== DATA FOR PROCESSING

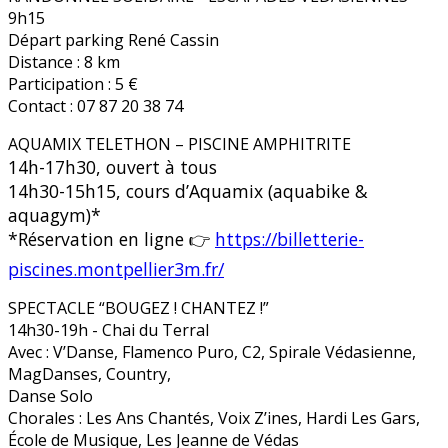
9h15
Départ parking René Cassin
Distance : 8 km
Participation : 5 €
Contact : 07 87 20 38 74
AQUAMIX TELETHON – PISCINE AMPHITRITE
14h-17h30, ouvert à tous
14h30-15h15, cours d’Aquamix (aquabike &
aquagym)*
*Réservation en ligne 👉
https://billetterie-
piscines.montpellier3m.fr/
SPECTACLE “BOUGEZ ! CHANTEZ !”
14h30-19h - Chai du Terral
Avec : V’Danse, Flamenco Puro, C2, Spirale Védasienne,
MagDanses, Country,
Danse Solo
Chorales : Les Ans Chantés, Voix Z’ines, Hardi Les Gars,
École de Musique, Les Jeanne de Védas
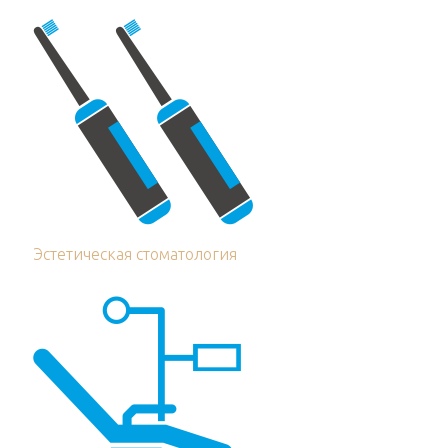
Эстетическая стоматология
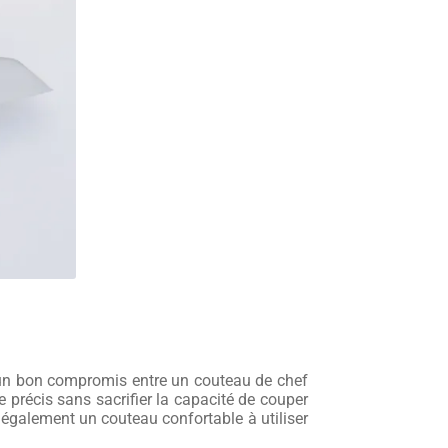
 un bon compromis entre un couteau de chef
le précis sans sacrifier la capacité de couper
t également un couteau confortable à utiliser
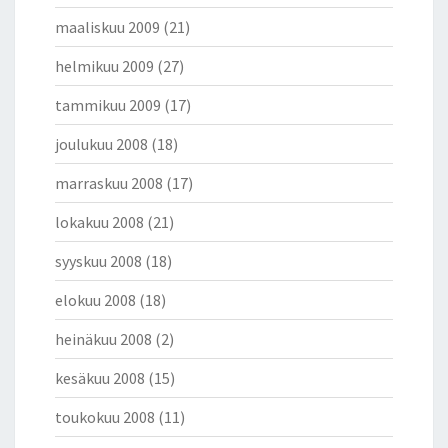
maaliskuu 2009
(21)
helmikuu 2009
(27)
tammikuu 2009
(17)
joulukuu 2008
(18)
marraskuu 2008
(17)
lokakuu 2008
(21)
syyskuu 2008
(18)
elokuu 2008
(18)
heinäkuu 2008
(2)
kesäkuu 2008
(15)
toukokuu 2008
(11)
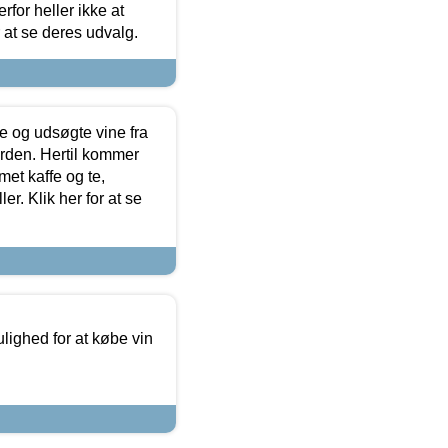
for heller ikke at
r at se deres udvalg.
 og udsøgte vine fra
erden. Hertil kommer
et kaffe og te,
. Klik her for at se
ulighed for at købe vin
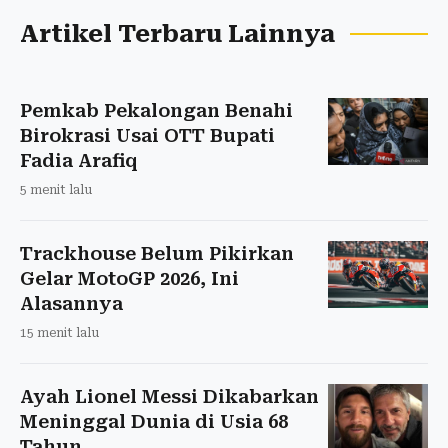
Artikel Terbaru Lainnya
Pemkab Pekalongan Benahi
Birokrasi Usai OTT Bupati
Fadia Arafiq
5 menit lalu
Trackhouse Belum Pikirkan
Gelar MotoGP 2026, Ini
Alasannya
15 menit lalu
Ayah Lionel Messi Dikabarkan
Meninggal Dunia di Usia 68
Tahun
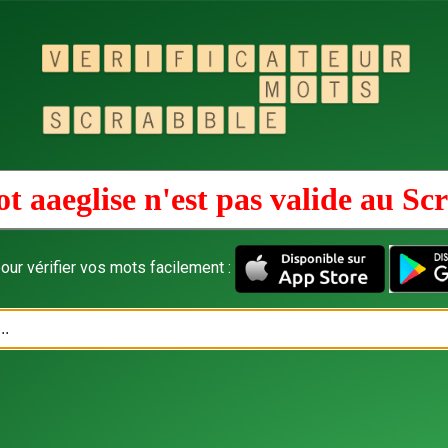
t aaeglise n'est pas valide au
Scr
our vérifier vos mots facilement :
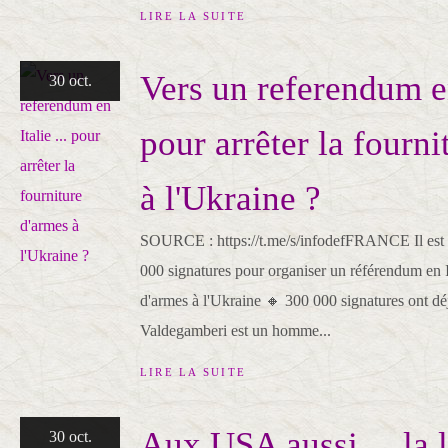
LIRE LA SUITE
Vers un referendum en 
30 oct.
pour arrêter la fourni
à l'Ukraine ?
SOURCE : https://t.me/s/infodefFRANCE Il est né
000 signatures pour organiser un référendum en It
d'armes à l'Ukraine 🔸 300 000 signatures ont déj
Valdegamberi est un homme...
LIRE LA SUITE
Aux USA aussi ... la l
30 oct.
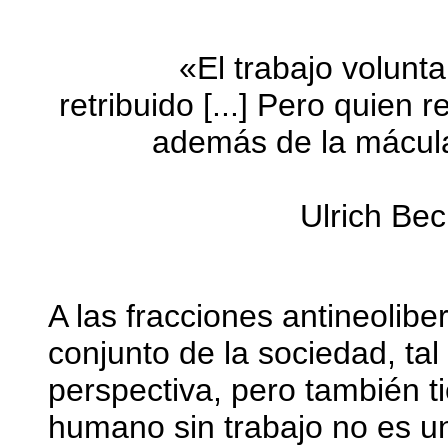
«El trabajo volunt
retribuido [...] Pero quien r
además de la mácula
Ulrich Bec
A las fracciones antineolibe
conjunto de la sociedad, ta
perspectiva, pero también t
humano sin trabajo no es u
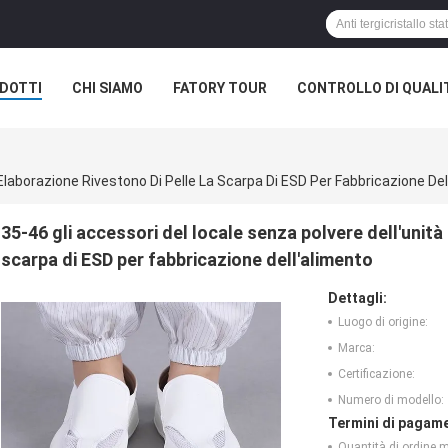
DOTTI
CHI SIAMO
FATORY TOUR
CONTROLLO DI QUALI
 Elaborazione Rivestono Di Pelle La Scarpa Di ESD Per Fabbricazione Del
35-46 gli accessori del locale senza polvere dell'unità 
scarpa di ESD per fabbricazione dell'alimento
Dettagli:
Luogo di origine:
Marca:
Certificazione:
Numero di modello:
Termini di pagame
Quantità di ordine 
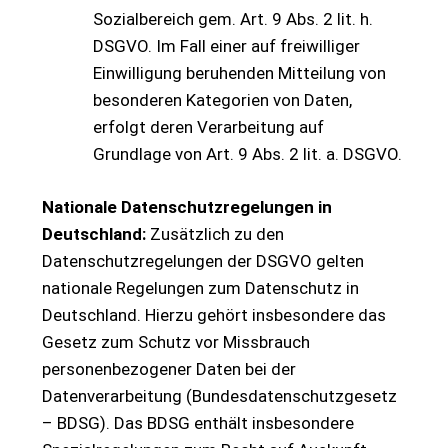
Sozialbereich gem. Art. 9 Abs. 2 lit. h.
DSGVO. Im Fall einer auf freiwilliger
Einwilligung beruhenden Mitteilung von
besonderen Kategorien von Daten,
erfolgt deren Verarbeitung auf
Grundlage von Art. 9 Abs. 2 lit. a. DSGVO.
Nationale Datenschutzregelungen in
Deutschland:
Zusätzlich zu den
Datenschutzregelungen der DSGVO gelten
nationale Regelungen zum Datenschutz in
Deutschland. Hierzu gehört insbesondere das
Gesetz zum Schutz vor Missbrauch
personenbezogener Daten bei der
Datenverarbeitung (Bundesdatenschutzgesetz
– BDSG). Das BDSG enthält insbesondere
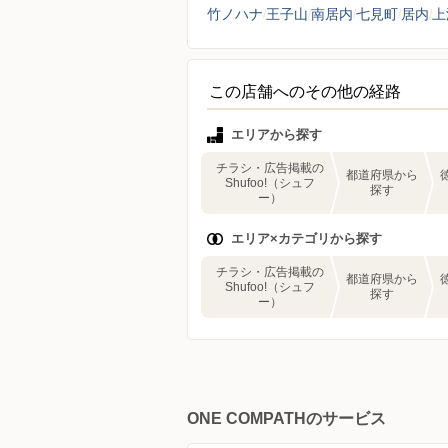
竹ノハナ
王子山
南居内
七見町
居内
上
この店舗へのその他の経路
エリアから探す
チラシ・広告掲載の
都道府県から
Shufoo!（シュフ
探す
ー）
エリア×カテゴリから探す
チラシ・広告掲載の
都道府県から
Shufoo!（シュフ
探す
ー）
ONE COMPATHのサービス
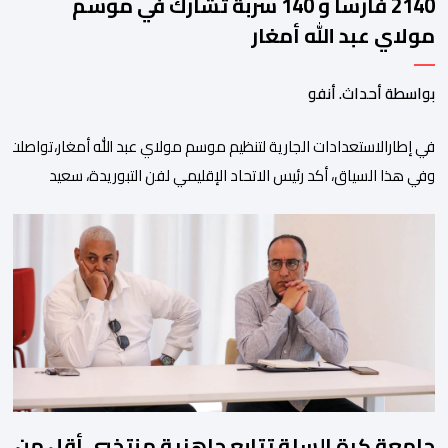
2140 فارسا و 140 سربة تشارك في موسم
مولاي عبد الله أمغار
بواسطة أحداث. أنفو
في إطارالاستعدادات الجارية لتنظيم موسم مولاي عبد الله أمغار،تواصلت 
وفي هذا السياق، أكد رئيس الاتحاد الإقليمي لفن التبوريدة، سعيد
ولم تخل هذه الدورة من مؤشرات إيجابية على مستوى تنوعالمشاركة، حيث 
وتبرز هذه الأرقام الحجم الكبير الذي باتت تعرفه تظاهرةالتبوريدة خلال 
ومن المرتقب أن تعرف فعاليات الموسم إقبالا جماهيريا
واسعا،في ظل الشغف الكبير الذي يحظى به فن التبوريدة، باعتبارهأحد أبرز م
جامعة كرة السلة تتابع جاهزية منتخبي أقل من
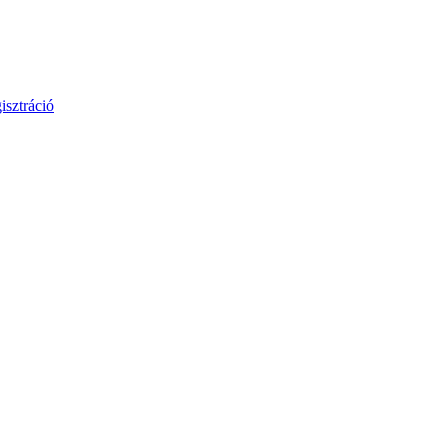
isztráció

====

* [PROBLEM REQUIREMENTS]
Whenever the word "مولاي" shows up in a line above, copy that line.

* [THE COMPLETED TASK]
مولاي عبد الله أمغار
في إطارالاستعدادات الجارية لتنظيم موسم مولاي عبد الله أمغار،تواصلت 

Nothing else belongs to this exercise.